The Church of Universal Entropy

To: Mitch Mallecho, Ph.D.
From: Klark Bulmer, IRS Taxpayer Advocate
Re: Recent Application for Recognition of Exemption
Date: April 21, 2014

Dear Dr. Mallecho,

Our office has reviewed, with careful attention, your recent fifty-seven page e-mail regarding the adverse determination made by the IRS Office with respect to your Application for Recognition of Exemption on behalf of the Church of Universal Entropy, of which you are sole founder.

We understand the rules governing exempt organizations can be complex, even frustrating, for anyone attempting to navigate them without the assistance of a certified tax preparer. And we regret to learn that the free taxpayer service available through the community center in your area was unable to assist with some of the vagaries of Form 1023.

Unfortunately, at this time, there remain several obstacles to classifying your church as a religious nonprofit.

1. Universality does not render an enterprise “religious” per se. To the extent you are disseminating the concept of entropy to others you are characterizing the operation of a thermodynamic process, and therefore providing an information service.

2. The cosmos may be trending toward entropy, which may spell our doom, but this eventuality is likely to be many billions of years away. For the short term, pace the 2013 tax year, you acknowledge you haven’t maintained the ledgers or receipts needed to complete Form 1023.

3. Nor do you hold structured meetings with your followers, advocate a set of ritual practices, or offer any hope of salvation.

4. I’m afraid our office simply cannot accept a rationale that the lack of orderliness in one’s records stems from “a core belief in chaos itself.”

5. With respect to your belief that society is in a period of profound decline, many of our representatives are in sympathy, as they are with your examples of personal disappointments in business and academia.
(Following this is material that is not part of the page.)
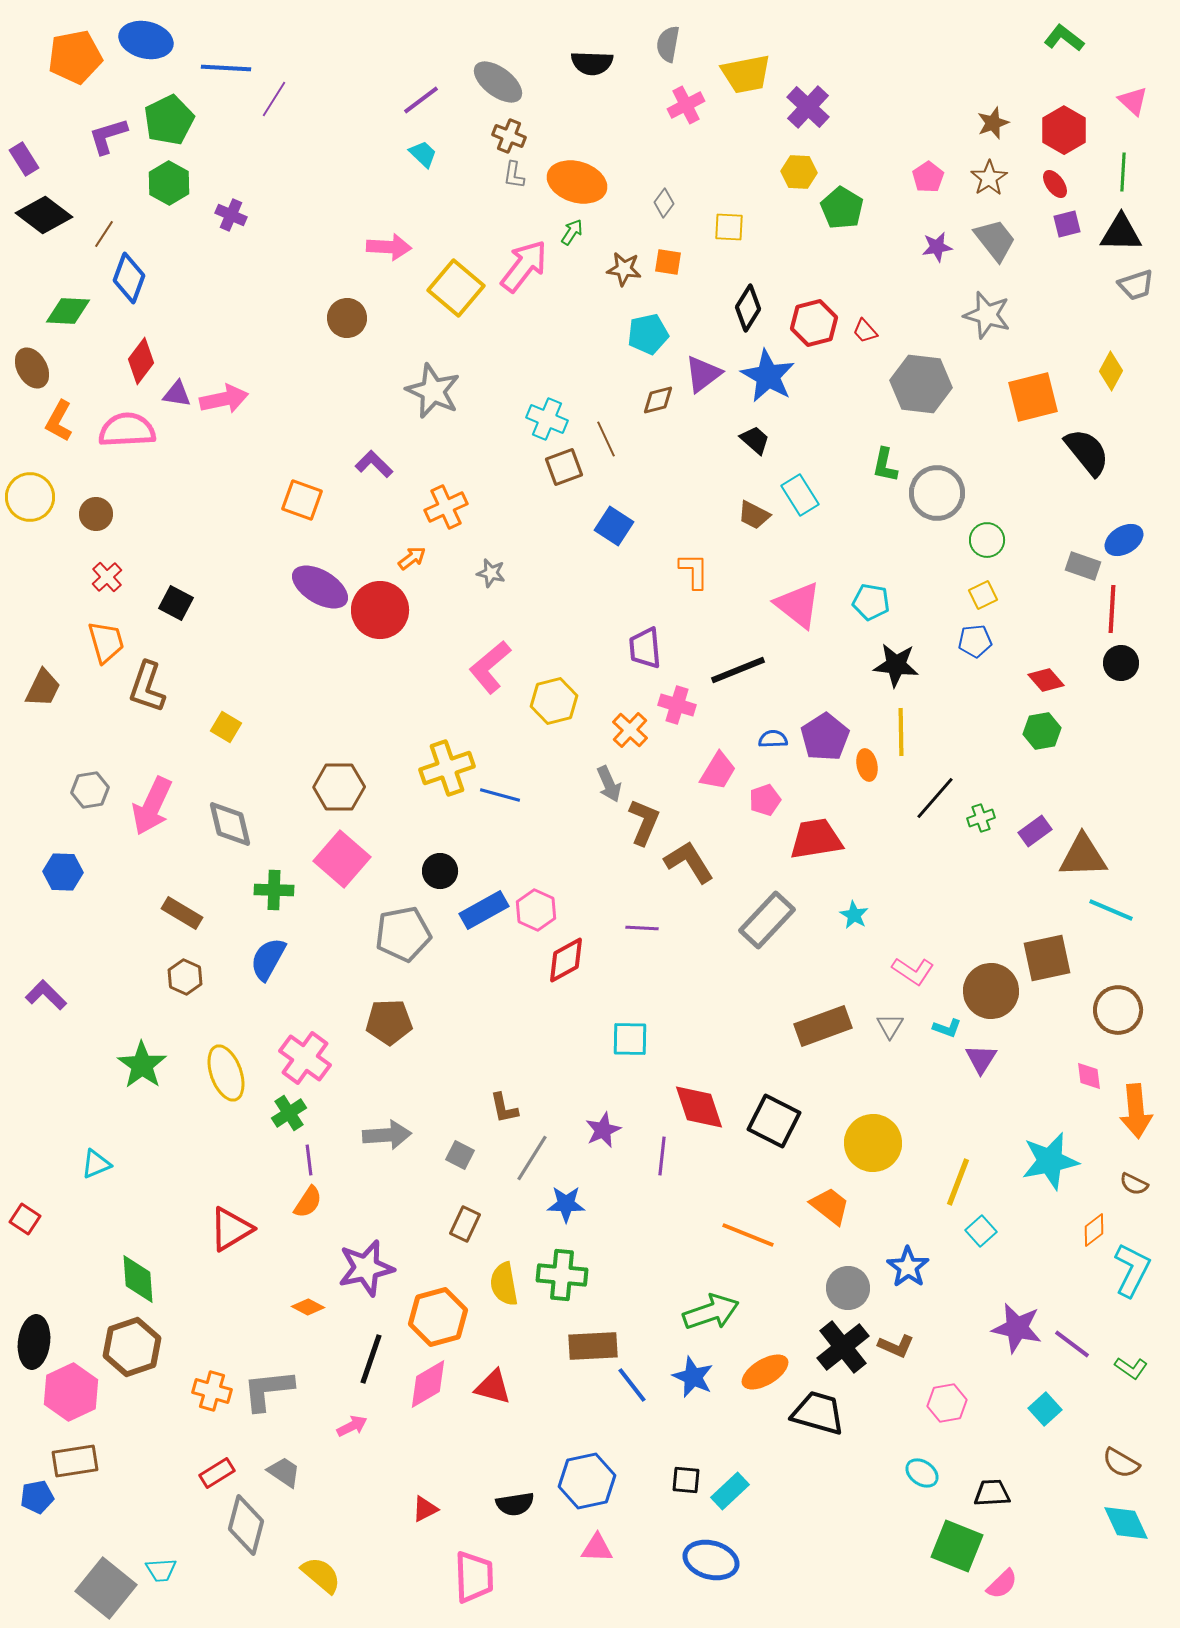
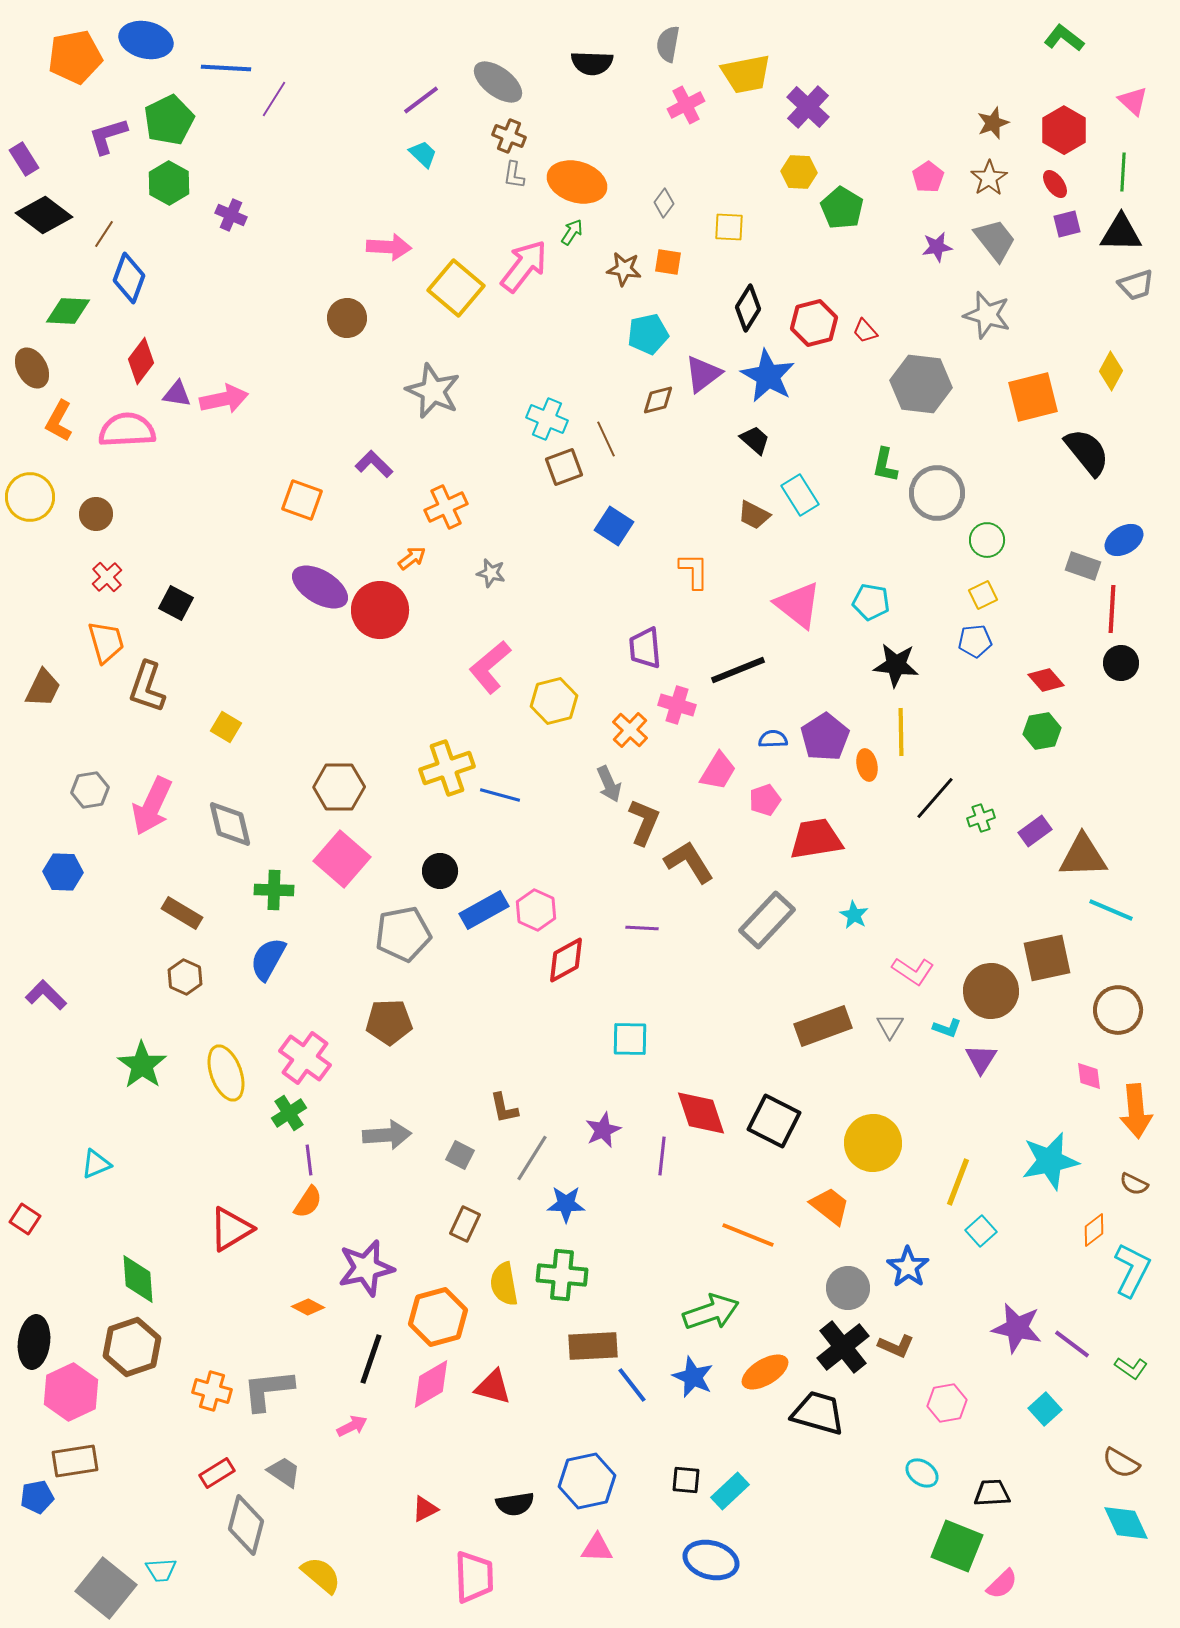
red diamond at (699, 1107): moved 2 px right, 6 px down
pink diamond at (428, 1384): moved 3 px right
But the grounds for thinking this brand of cynicism rises to the level of an alternative belief system are less clear and would appear to derive an affirmative conclusion from negative premises.

6. We concede that your disengagement from current events is both genuine and endemic, and it is clearly a point in your favor that your church has never supported a political candidate or campaign. No longer having the energy to show up for work, however, might present to some as a reason for seeking career counseling, rather than as a ground for the claim that you are “The Earthly Incarnation of Entropy,” notwithstanding the attached testimonies of your landlord and former wife.

7. It may be true, as you avouch, that all great religious leaders of history took little care for the world and felt “beholden to no social conventions”; yet it seems inconsistent, or a case of special pleading, to then insist on one’s status as the founder of a faith in order to reap the tax benefits. One way or another, we all must render unto Caesar what is Caesar’s.

8. Finally, if the rough numbers submitted for estimated revenues are accurate, and the parishioners at the soup kitchen which you frequent have little or no money with which to pay you, we question whether it is even necessary, in your case, to file Form 1023 at all.

With all due respect, sir, the IRS is not a “heartless behemoth”; we are people willing to extend you and work with you, and I apologize again for your recent negative experience with our customer telephone hotline.

Our representatives are perhaps not as conversant with quantum theory as they should be, but weren’t incorrect to inform you that The Church of Universal Entropy does not meet the criteria for a religious exemption at this time.

On a personal note, I wish you all the best in your ongoing quest to better understand the cosmos, and to come to grips with the unpleasant fact that sometimes when we would wish to better order our relations with others, we find ourselves left alone to deal with chaos.